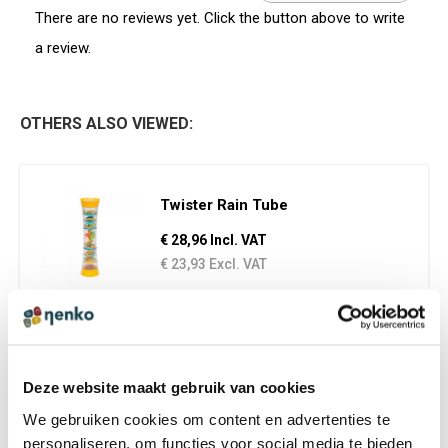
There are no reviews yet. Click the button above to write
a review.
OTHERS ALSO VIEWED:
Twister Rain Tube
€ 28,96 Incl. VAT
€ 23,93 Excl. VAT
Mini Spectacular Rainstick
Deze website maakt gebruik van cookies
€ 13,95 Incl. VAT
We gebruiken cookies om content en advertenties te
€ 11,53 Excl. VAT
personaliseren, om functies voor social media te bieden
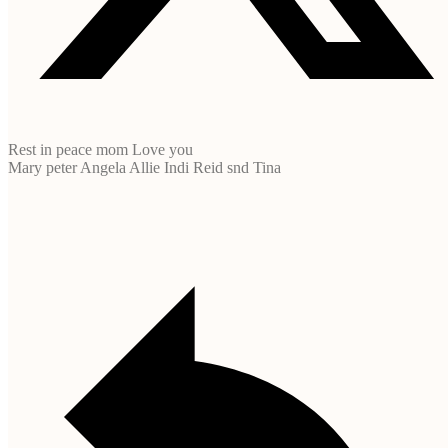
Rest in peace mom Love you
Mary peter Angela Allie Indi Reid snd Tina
__________
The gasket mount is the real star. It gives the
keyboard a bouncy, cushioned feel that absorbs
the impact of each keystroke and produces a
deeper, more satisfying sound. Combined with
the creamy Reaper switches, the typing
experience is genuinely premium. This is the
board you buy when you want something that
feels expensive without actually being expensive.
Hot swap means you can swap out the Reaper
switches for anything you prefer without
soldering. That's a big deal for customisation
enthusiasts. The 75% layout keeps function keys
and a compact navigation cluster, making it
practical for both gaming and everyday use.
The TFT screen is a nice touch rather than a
__________
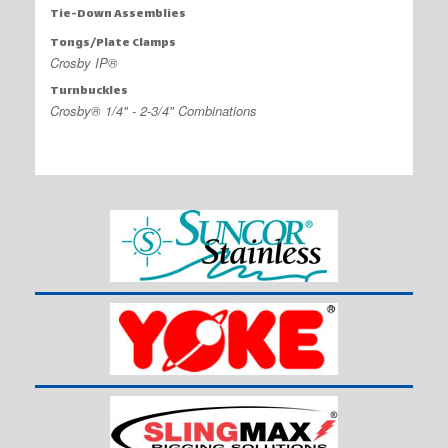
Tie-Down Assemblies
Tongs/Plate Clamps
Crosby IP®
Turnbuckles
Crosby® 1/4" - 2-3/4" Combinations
__________
◆ **WHAT THE TASK ASKS**: Could you transcribe the entries above word for word, from the line with "keyboard a bouncy, cushioned" down to the line with "The TFT screen is a nice touch rather than a", keeping both?

◆ **TASK OUTPUT**:
keyboard a bouncy, cushioned feel that absorbs
the impact of each keystroke and produces a
deeper, more satisfying sound. Combined with
the creamy Reaper switches, the typing
experience is genuinely premium. This is the
board you buy when you want something that
feels expensive without actually being expensive.
Hot swap means you can swap out the Reaper
switches for anything you prefer without
soldering. That's a big deal for customisation
enthusiasts. The 75% layout keeps function keys
and a compact navigation cluster, making it
practical for both gaming and everyday use.
The TFT screen is a nice touch rather than a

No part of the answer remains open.